24 mars 2014 · Société · Daniel Thibault

Pour certains, la liberté politique est un projet viable, mais pas une fin en soi. Tous ces nationalistes mous sont-ils des traîtres chez nous? Réflexions sous forme autobiographique. «Ti-Poil, y est jamais content.» C’est par ces mots qu’on me résuma la frustration de René Lévesque au lendemain de la nuit des Longs Couteaux en 1981, lorsque l’acte constitutionnel fut accepté dans son dos grâce aux tractations de l’homme qui allait devenir plus tard un aéroport: Pierre Elliott Trudeau. La phrase avait été prononcée par mon ami Claude, 14 ans, mais il la tenait de son père, le très coloré Ti-Paul. Il faut dire que la ferveur nationaliste de Ti-Paul était suspecte. La preuve: il détestait copieusement le Canadien de Montréal, et ce, avant même l’arrivée des Nordiques. Encourager pendant des années les Bruins de Boston en hurlant «Tue-lé!

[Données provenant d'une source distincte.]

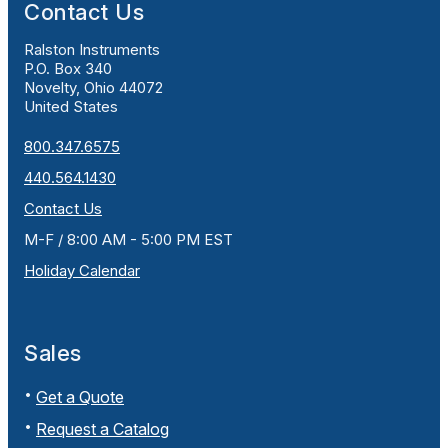
Contact Us
Ralston Instruments
P.O. Box 340
Novelty, Ohio 44072
United States
800.347.6575
440.564.1430
Contact Us
M-F / 8:00 AM - 5:00 PM EST
Holiday Calendar
Sales
Get a Quote
Request a Catalog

Tue-lé!» avait visiblement fini par lui rogner la fibre identitaire. Les enjeux de cette évidente trahison du clan fédéral m’échappaient complètement, encore une fois. Je ne devais pas être le seul. Maintenant que je comprends de quoi il en retourne, je suis étonné que les Québécois n’aient pas séparé leur pays physiquement avec une pelle en espérant qu’il dérive le plus loin [...]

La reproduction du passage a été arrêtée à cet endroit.